Python 3's approach is the most correct: Unicode defines text as a sequence of c...

chrismorgan · on June 2, 2023

Python 3’s approach snatched defeat from the jaws of victory.

They aimed to work with a nice, clean, abstract concept, untrammelled by encoding squabbles. They failed badly by choosing code units rather than scalar values (Unicode strings are sequences of scalar values, not code points—'\udead' is a valid Python string, but you can’t encode it into any UTF-* format since [U+DEAD] is not a valid Unicode string).

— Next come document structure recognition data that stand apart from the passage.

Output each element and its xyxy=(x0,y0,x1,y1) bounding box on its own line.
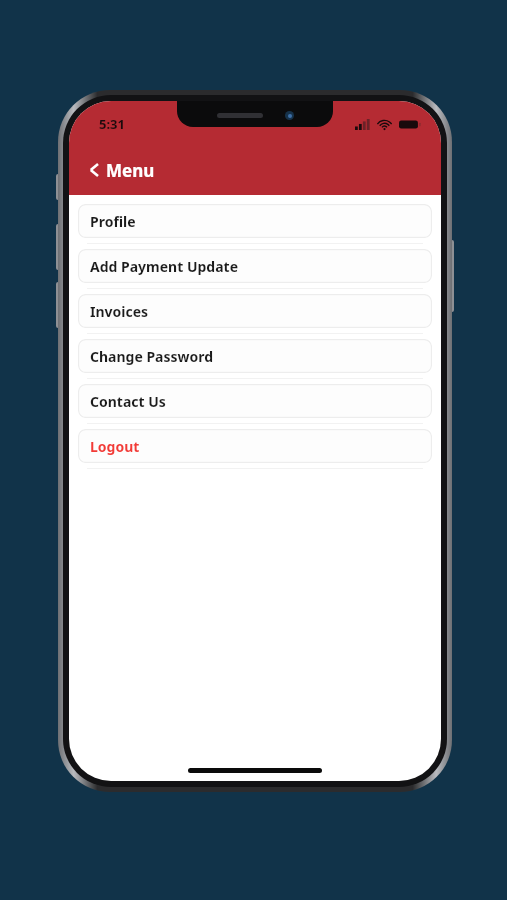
staticText: Contact Us xyxy=(90,392,166,411)
button[interactable]: Menu xyxy=(89,145,155,195)
other: Battery xyxy=(399,119,421,130)
staticText: Change Password xyxy=(90,347,214,366)
button[interactable]: Logout xyxy=(78,429,432,463)
button[interactable]: Contact Us xyxy=(78,384,432,418)
staticText: Profile xyxy=(90,212,136,231)
staticText: Add Payment Update xyxy=(90,257,239,276)
other: Cellular signal xyxy=(355,119,370,130)
button[interactable]: Profile xyxy=(78,204,432,238)
button[interactable]: Add Payment Update xyxy=(78,249,432,283)
staticText: Invoices xyxy=(90,302,149,321)
button[interactable]: Invoices xyxy=(78,294,432,328)
staticText: Logout xyxy=(90,437,140,456)
staticText: 5:31 xyxy=(99,115,125,133)
staticText: Menu xyxy=(106,159,155,182)
button[interactable]: Change Password xyxy=(78,339,432,373)
other: Wi-Fi xyxy=(377,119,392,130)
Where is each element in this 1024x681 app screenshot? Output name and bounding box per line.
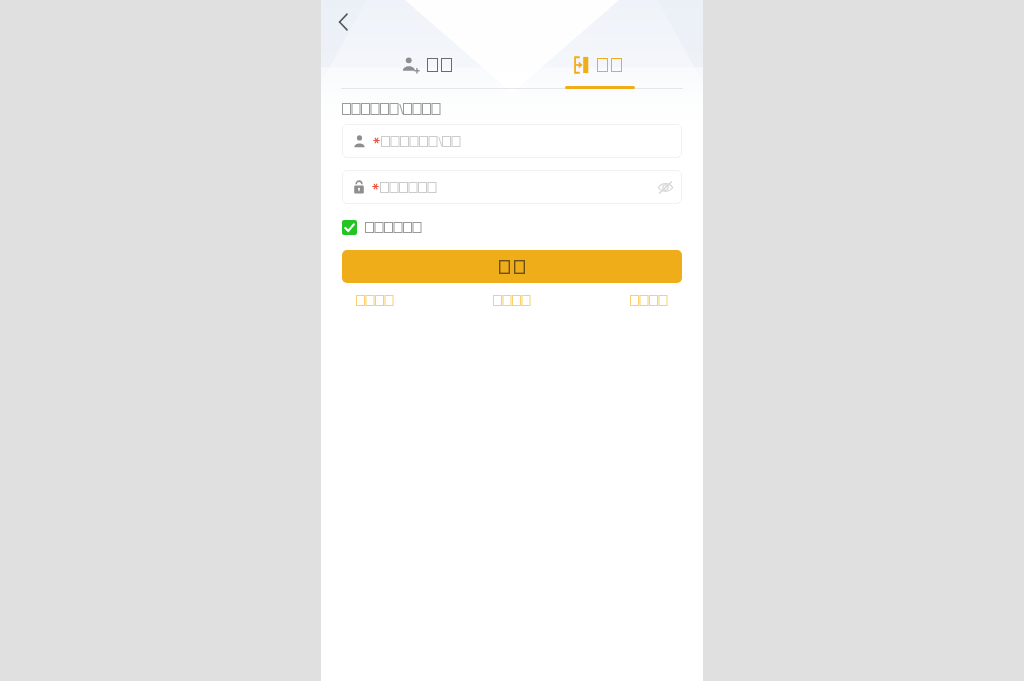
button[interactable]: Register tab bbox=[341, 44, 512, 86]
button[interactable] bbox=[338, 216, 422, 239]
button[interactable]: Login tab bbox=[512, 44, 683, 86]
button[interactable] bbox=[342, 124, 682, 158]
button[interactable]: Show password bbox=[648, 170, 682, 204]
button[interactable] bbox=[342, 250, 682, 283]
button[interactable] bbox=[479, 293, 545, 308]
button[interactable] bbox=[342, 293, 408, 308]
button[interactable]: Show password bbox=[342, 170, 682, 204]
button[interactable] bbox=[616, 293, 682, 308]
button[interactable]: Back bbox=[321, 0, 365, 44]
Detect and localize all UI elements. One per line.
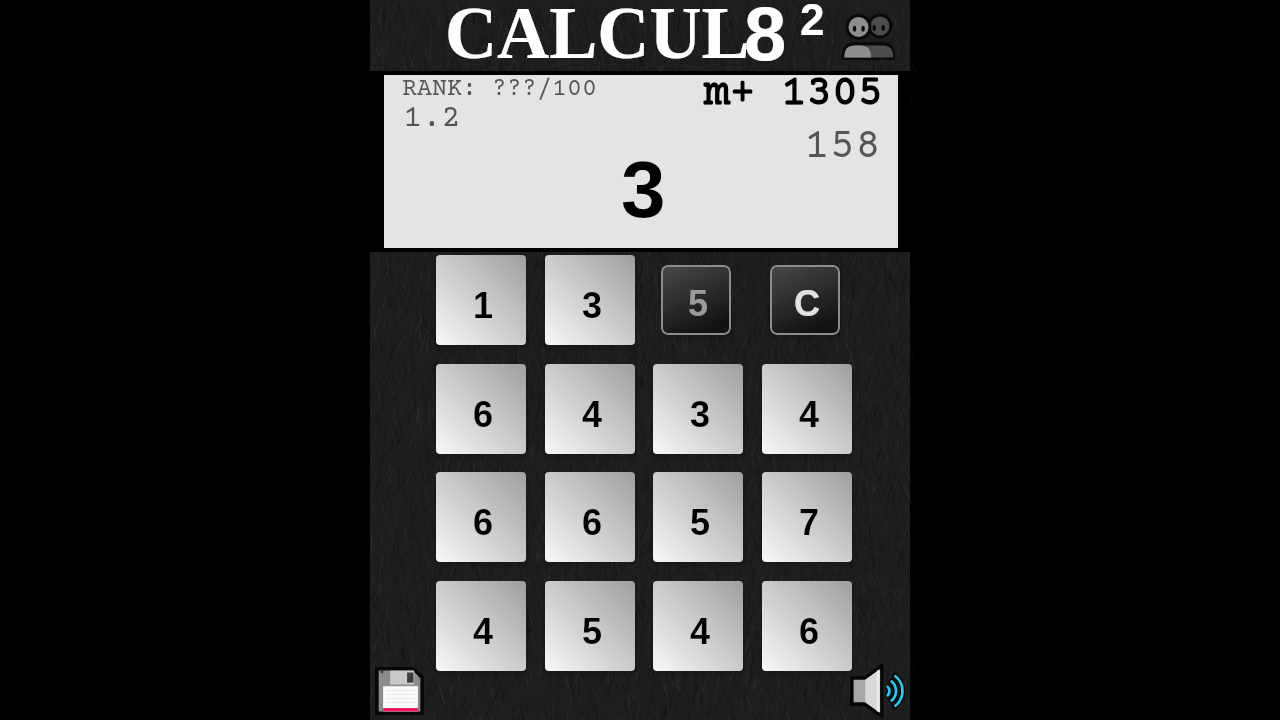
button[interactable]: 7 bbox=[762, 472, 852, 562]
button[interactable]: 1 bbox=[436, 255, 526, 345]
staticText: 5 bbox=[582, 611, 603, 651]
staticText: 158 bbox=[804, 122, 881, 173]
staticText: 4 bbox=[690, 611, 711, 651]
staticText: 5 bbox=[688, 283, 709, 323]
staticText: 7 bbox=[799, 502, 820, 542]
button[interactable]: 6 bbox=[436, 472, 526, 562]
button[interactable]: 3 bbox=[653, 364, 743, 454]
button[interactable]: 4 bbox=[653, 581, 743, 671]
staticText: 1.2 bbox=[403, 101, 461, 137]
staticText: 5 bbox=[690, 502, 711, 542]
staticText: 4 bbox=[799, 394, 820, 434]
button[interactable]: 5 bbox=[545, 581, 635, 671]
button[interactable]: 4 bbox=[762, 364, 852, 454]
staticText: 6 bbox=[582, 502, 603, 542]
staticText: 3 bbox=[582, 285, 603, 325]
button[interactable]: 4 bbox=[545, 364, 635, 454]
button[interactable]: 4 bbox=[436, 581, 526, 671]
staticText: RANK: ???/100 bbox=[402, 75, 597, 103]
button[interactable]: 5 bbox=[661, 265, 731, 335]
staticText: 8 bbox=[744, 0, 787, 76]
staticText: 4 bbox=[582, 394, 603, 434]
button[interactable]: Sound bbox=[849, 667, 903, 715]
staticText: m+ 1305 bbox=[704, 69, 884, 120]
staticText: C bbox=[794, 283, 820, 323]
staticText: CALCUL bbox=[445, 0, 750, 74]
button[interactable]: 6 bbox=[762, 581, 852, 671]
button[interactable]: 6 bbox=[545, 472, 635, 562]
button[interactable]: Save bbox=[375, 667, 424, 715]
button[interactable]: 3 bbox=[545, 255, 635, 345]
staticText: 6 bbox=[473, 502, 494, 542]
staticText: 1 bbox=[473, 285, 494, 325]
button[interactable]: C bbox=[770, 265, 840, 335]
button[interactable]: Multiplayer bbox=[842, 11, 895, 60]
staticText: 2 bbox=[800, 0, 825, 44]
staticText: 6 bbox=[473, 394, 494, 434]
button[interactable]: 5 bbox=[653, 472, 743, 562]
staticText: 3 bbox=[690, 394, 711, 434]
staticText: 4 bbox=[473, 611, 494, 651]
staticText: 3 bbox=[621, 145, 666, 234]
staticText: 6 bbox=[799, 611, 820, 651]
button[interactable]: 6 bbox=[436, 364, 526, 454]
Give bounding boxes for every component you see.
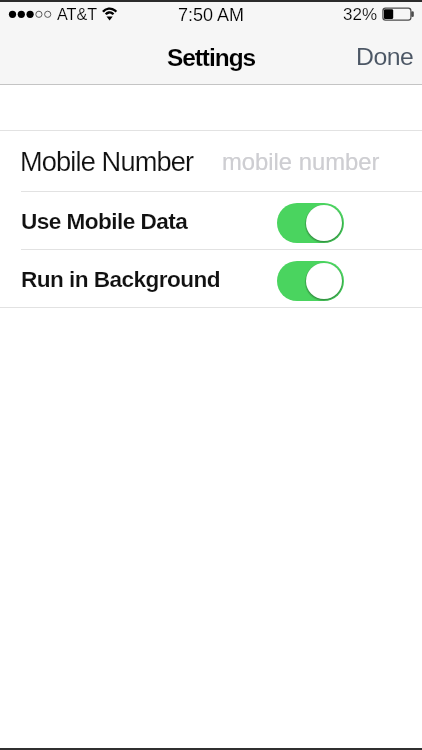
staticText: Use Mobile Data — [21, 209, 188, 234]
staticText: Run in Background — [21, 267, 221, 292]
button[interactable]: Done — [348, 33, 422, 81]
staticText: Settings — [0, 44, 422, 71]
button[interactable]: Mobile Number — [0, 131, 422, 191]
staticText: 32% — [343, 5, 378, 24]
staticText: Mobile Number — [20, 146, 194, 176]
staticText: Done — [356, 43, 414, 71]
button[interactable]: Run in Background — [0, 250, 422, 307]
staticText: 7:50 AM — [0, 5, 422, 25]
staticText: AT&T — [57, 5, 98, 23]
button[interactable]: Use Mobile Data — [0, 192, 422, 249]
button[interactable]: Use Mobile Data switch, on — [277, 203, 344, 243]
staticText: mobile number — [222, 148, 380, 175]
button[interactable]: Run in Background switch, on — [277, 261, 344, 301]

Then they also neglected to observe that they were optimising for something that you should practically never be doing, so that now everyone has to pay the costs. As the article summarises it part-way through: “The choice of UTF-32 (or Python 3-style code point sequences) arises from wanting the wrong thing.”

Seriously, Python 3’s approach is almost the worst of all available worlds. I loathe UTF-16 with such fiery passion that I can’t quite bring myself to say Python 3’s approach is worse than weak UTF-16, but it’s of similar badness in practical terms. The decisions were very clearly made by people that were not expert in the domain and who were caught up in a Concept of Mathematical Purity. They’ve since walked some of it back as far as they could, and I think did recognise it all as a mistake (no citation, just a vague memory of seeing such an admission), but they can’t fix it all properly without a breaking change.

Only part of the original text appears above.